EXERCISE GOAL:
Go through the lines below and count those that contain "with"; the number is all that should be returned.

== DATA FOR THIS EXERCISE ==

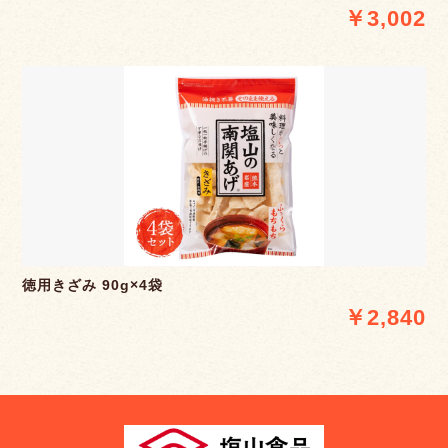
￥3,002
徳用きざみ 90g×4袋
￥2,840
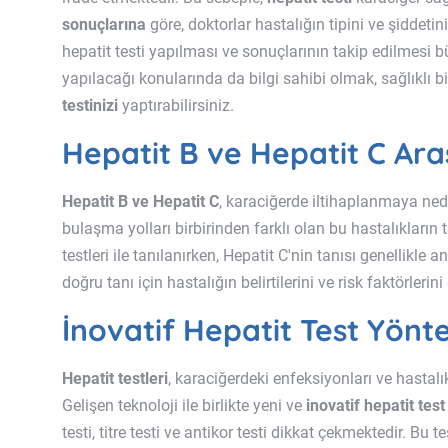
sonuçlarına
göre, doktorlar hastalığın tipini ve şiddetin
hepatit testi yapılması ve sonuçlarının takip edilmesi
yapılacağı konularında da bilgi sahibi olmak, sağlıklı bi
testinizi
yaptırabilirsiniz.
Hepatit B ve Hepatit C Aras
Hepatit B ve Hepatit C
, karaciğerde iltihaplanmaya nede
bulaşma yolları birbirinden farklı olan bu hastalıkların t
testleri ile tanılanırken, Hepatit C'nin tanısı genellikle 
doğru tanı için hastalığın belirtilerini ve risk faktörler
İnovatif Hepatit Test Yönt
Hepatit testleri
, karaciğerdeki enfeksiyonları ve hastalı
Gelişen teknoloji ile birlikte yeni ve
inovatif hepatit tes
testi, titre testi ve antikor testi dikkat çekmektedir. Bu 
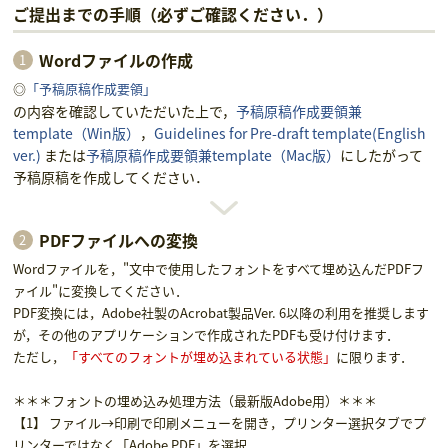
ご提出までの手順（必ずご確認ください．）
Wordファイルの作成
◎
「予稿原稿作成要領」
の内容を確認していただいた上で，
予稿原稿作成要領兼
template（Win版）
，
Guidelines for Pre-draft template(English
ver.)
または
予稿原稿作成要領兼template（Mac版）
にしたがって
予稿原稿を作成してください．
PDFファイルへの変換
Wordファイルを，"文中で使用したフォントをすべて埋め込んだPDFフ
ァイル"に変換してください．
PDF変換には，Adobe社製のAcrobat製品Ver. 6以降の利用を推奨します
が，その他のアプリケーションで作成されたPDFも受け付けます．
ただし，
「すべてのフォントが埋め込まれている状態」
に限ります．
＊＊＊フォントの埋め込み処理方法（最新版Adobe用）＊＊＊
【1】 ファイル→印刷で印刷メニューを開き，プリンター選択タブでプ
リンターではなく「Adobe PDF」を選択．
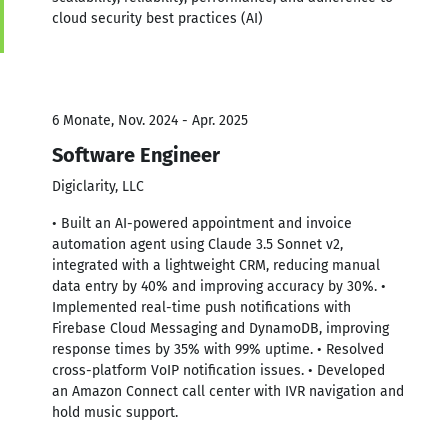
cloud security best practices (AI)
6 Monate, Nov. 2024 - Apr. 2025
Software Engineer
Digiclarity, LLC
• Built an AI-powered appointment and invoice
automation agent using Claude 3.5 Sonnet v2,
integrated with a lightweight CRM, reducing manual
data entry by 40% and improving accuracy by 30%. •
Implemented real-time push notifications with
Firebase Cloud Messaging and DynamoDB, improving
response times by 35% with 99% uptime. • Resolved
cross-platform VoIP notification issues. • Developed
an Amazon Connect call center with IVR navigation and
hold music support.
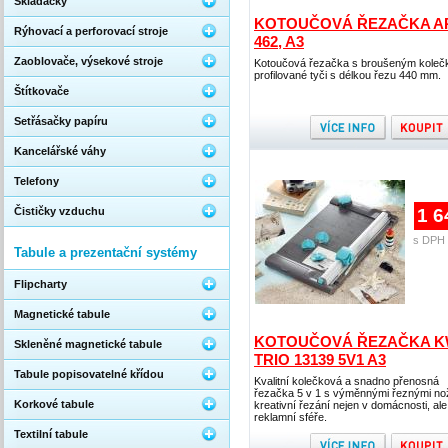
Skládačky
KOTOUČOVÁ ŘEZAČKA A
Rýhovací a perforovací stroje
462, A3
Zaoblovače, výsekové stroje
Kotoučová řezačka s broušeným koleč
profilované tyči s délkou řezu 440 mm.
Štítkovače
Setřásačky papíru
Kancelářské váhy
Telefony
Čističky vzduchu
1 6
s DPH 
Tabule a prezentační systémy
Flipcharty
Magnetické tabule
KOTOUČOVÁ ŘEZAČKA 
Skleněné magnetické tabule
TRIO 13139 5V1 A3
Tabule popisovatelné křídou
Kvalitní kolečková a snadno přenosná
řezačka 5 v 1 s výměnnými řeznými nož
Korkové tabule
kreativní řezání nejen v domácnosti, ale 
reklamní sféře.
Textilní tabule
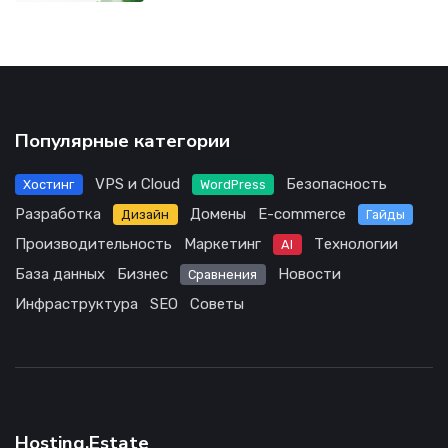
Популярные категории
VPS и Cloud
Безопасность
Хостинг
WordPress
Разработка
Домены
E-commerce
Дизайн
Гайды
Производительность
Маркетинг
Технологии
AI
База данных
Бизнес
Новости
Сравнения
Инфраструктура
SEO
Советы
Hosting.Estate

===

YOUR SOLUTION:
4